Dhavide Aruliah is Director of Training at Continuum Analytics, the creator and driving force behind Anaconda—the leading Open Data Science platform powered by Python. Dhavide was previously an Associate Professor at the University of Ontario Institute of Technology (UOIT). He served as Program Director for various undergraduate & postgraduate programs at UOIT. His research interests include computational inverse problems, numerical linear algebra, & high-performance computing. The materials for this course were produced by the Continuum training team.
Many real-world data sets contain strings, integers, time-stamps and unstructured data. How do you store data like this so that you can manipulate it and easily retrieve important information? The answer is in a pandas DataFrame! In this course, you'll learn how to use the industry-standard pandas library to import, build, and manipulate DataFrames. With pandas, you'll always be able to convert your data into a form that permits you to analyze it easily. You'll also learn more about NumPy, how it stores data, and its relation to the pandas DataFrame.
In this chapter, you will become acquainted with the powertool of pandas - the DataFrame. You will learn how to use pandas to import and then inspect a variety of datasets, ranging from population data obtained from The World Bank to monthly stock data obtained via Yahoo! Finance.
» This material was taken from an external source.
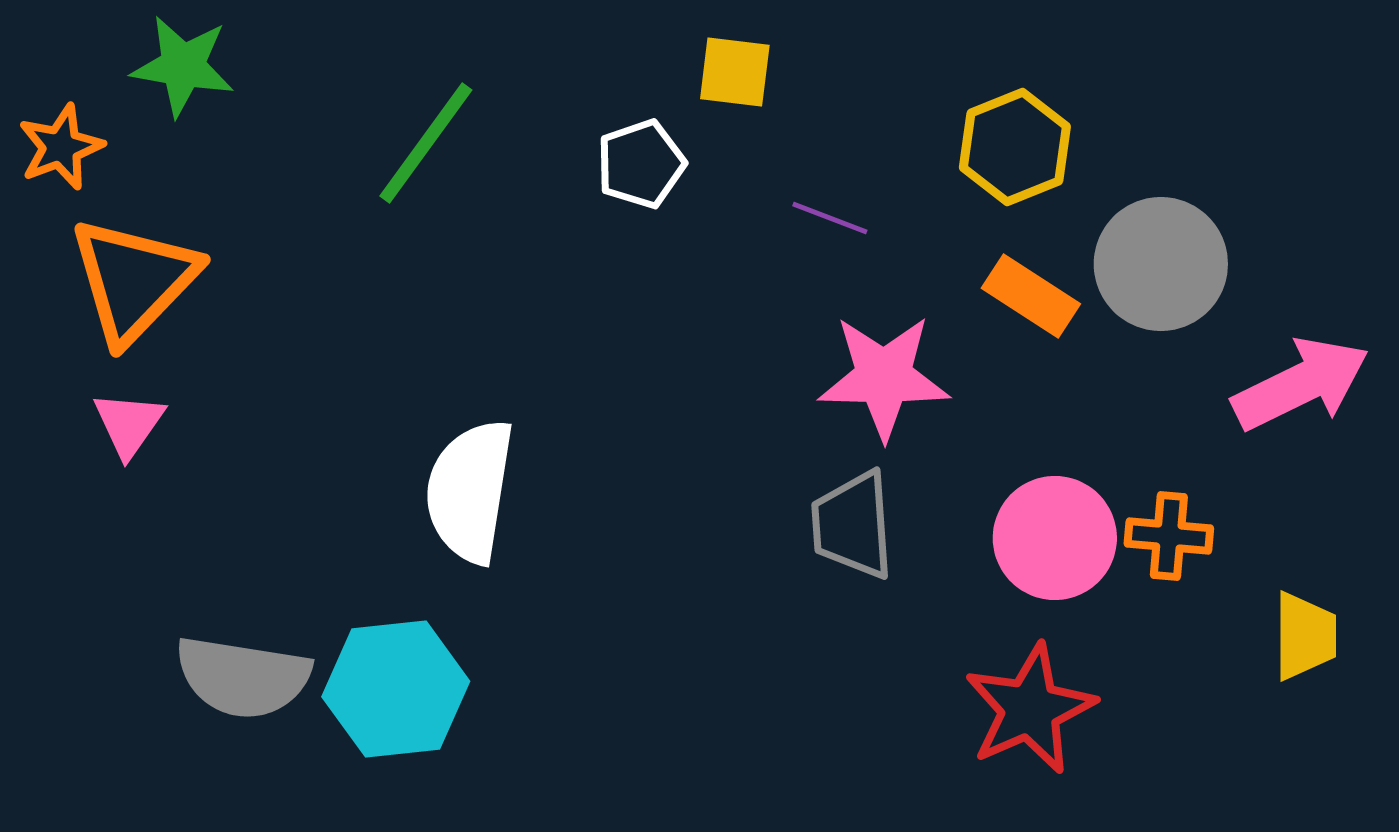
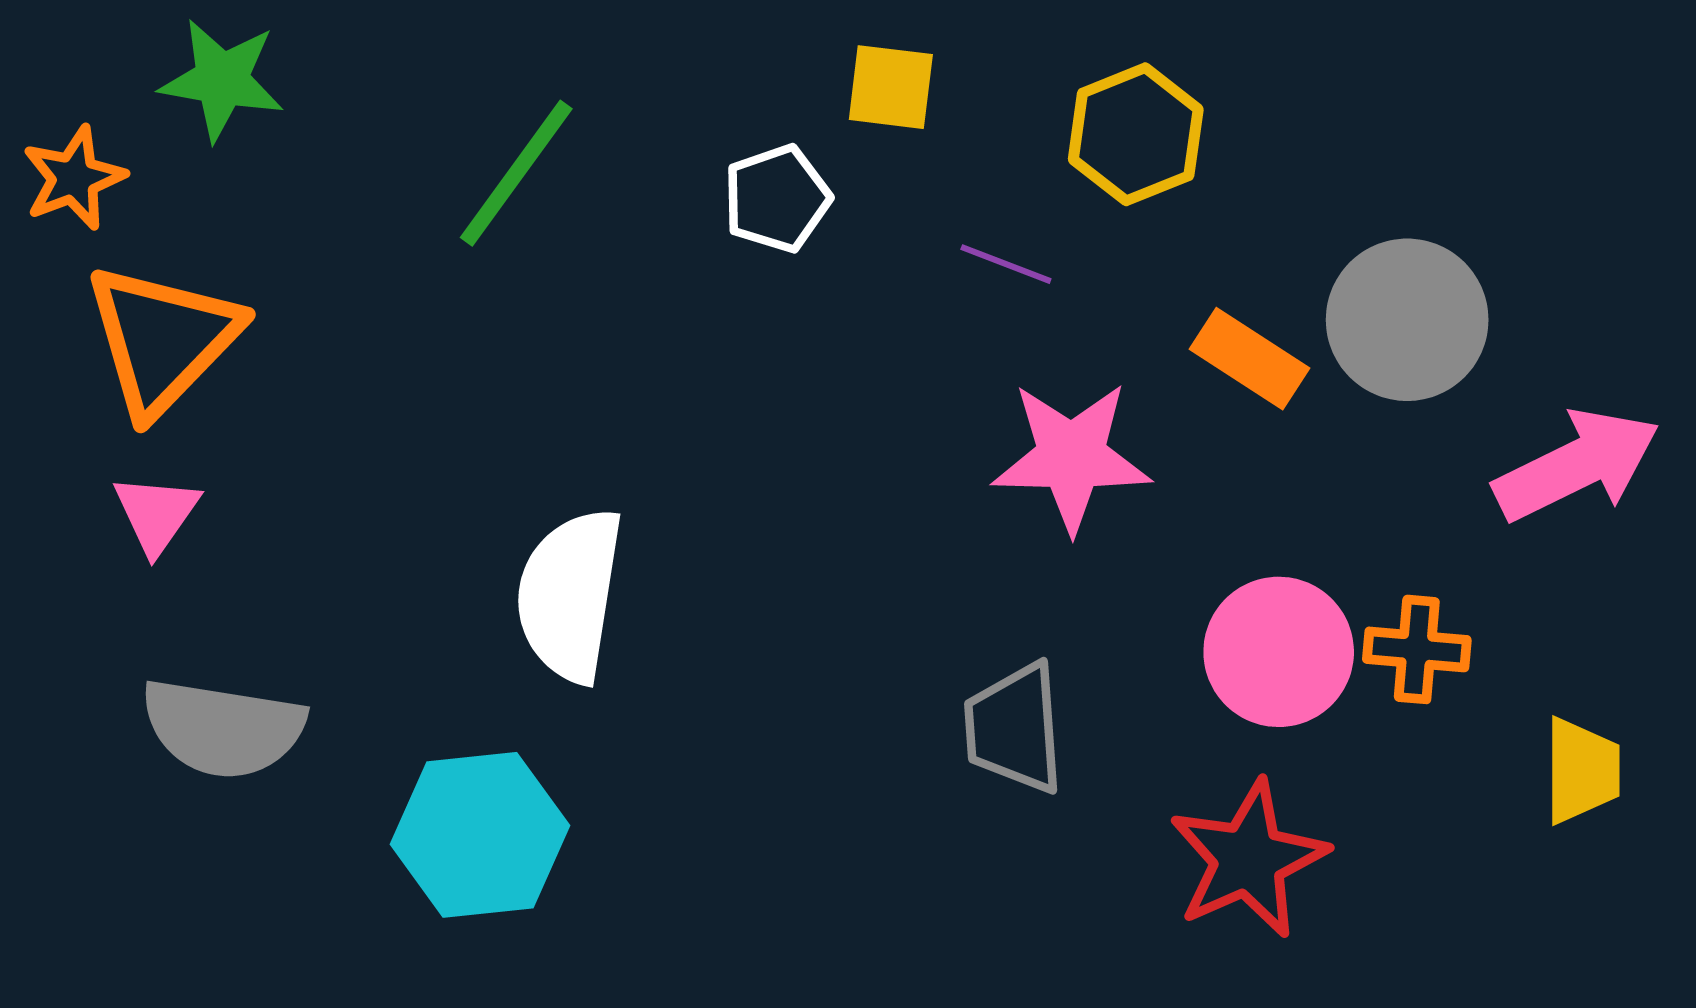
yellow hexagon: (1015, 147) -> (1136, 134), moved
gray trapezoid: (853, 525) -> (1014, 728), moved
gray semicircle: (243, 677) -> (223, 728), moved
You will practice building DataFrames from scratch and become familiar with pandas' data visualization capabilities.
Having learned how to ingest and inspect your data, the next step is to explore it visually as well as quantitatively. This process, known as exploratory data analysis (EDA), is a crucial component of any data science project, and pandas has powerful methods that help with statistical and visual EDA. In this chapter, you will learn how and when to apply these techniques.
In this chapter, you will learn how to manipulate and visualize time series data using pandas. You will become familiar with concepts such as upsampling, downsampling, and interpolation. You will practice using pandas' method chaining to efficiently filter your data and perform time series analyses. From stock prices to flight timings, time series data are found in a wide variety of domains and being able to effectively work with such data can be an invaluable skill.
Working with real-world weather and climate data, in this chapter you will bring together and apply all of the skills you have acquired in this course. You will use pandas to manipulate the data into a form usable for analysis, and then systematically explore it using the techniques you learned in the prior chapters. Enjoy!